Drop in Ad Serving in SIN3 Datacenter
Incident Report for Xandr
Postmortem

Incident Summary

From approximately 14:46 to 17:23 UTC on Thursday, March 25, 2021 Xandr experienced a high percentage of timeouts from SIN3 Impression Bus to external bidders located in Hong Kong.

Scope of Impact

During the incident window external bidders using the SIN3 datacenter experienced a high percentage of time-outs, which may have resulted in reduced ad serving for some clients.

Timeline (UTC)

2021-03-25 14:46: Incident started and engineering notified
2021-03-25 15:05: Mitigation efforts attempted and failed
2021-03-25 15:15: External carrier contacted and notified Xandr of scheduled maintenance of some of their hardware
2021-03-25 15:58: Incident ticket escalated
2021-03-25 17:07: External carrier initiated mitigation efforts
2021-03-25 17:15: Latency began improving
2021-03-25 17:23: Xandr external bidder latency below 10% and incident considered resolved

Cause Analysis

The root cause of the incident was determined to be a submarine cable fault between Singapore and Hong Kong, which caused packet loss and high latency.

Resolution Steps

The external carrier rerouted traffic between Singapore and Hong Kong to a different, non-optimal, path as a temporary fix. They plan to start working on fixing the submarine cable on March 31st.

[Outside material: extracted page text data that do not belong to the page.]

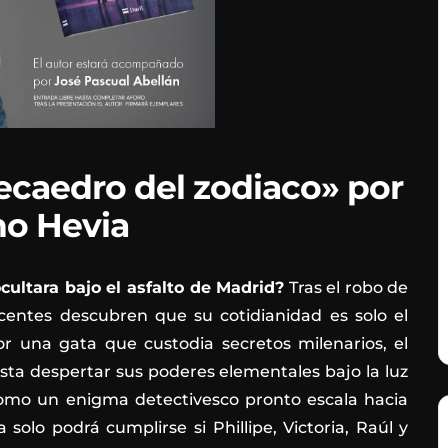
ecaedro del zodiaco» por
o Hevia
cultara bajo el asfalto de Madrid?
Tras el robo de
centes descubren que su cotidianidad es solo el
or una gata que custodia secretos milenarios, el
sta despertar sus poderes elementales bajo la luz
como un enigma detectivesco pronto escala hacia
solo podrá cumplirse si Phillipe, Victoria, Raúl y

Posted Apr 01, 2021 - 13:25 UTC

Resolved

The incident has been fully resolved. We apologize for the inconvenience this issue may have caused, and thank you for your continued support.

Posted Mar 25, 2021 - 23:11 UTC
Monitoring

We have patched the issue and are monitoring our systems closely. We will provide an update as soon as the issue has been fully resolved.

Posted Mar 25, 2021 - 22:14 UTC
Identified

We have identified the following issue:

  • Component(s): Bidding, Ad Serving
  • Impact(s):
    • Decrease in requests sent to Bidder customers
    • Drop in delivery on external supply
  • Severity: Major Outage
  • Datacenter(s): SIN3

Our engineers are actively working towards a resolution, and we will provide an update as soon as possible. Thank you for your patience.

Posted Mar 25, 2021 - 16:43 UTC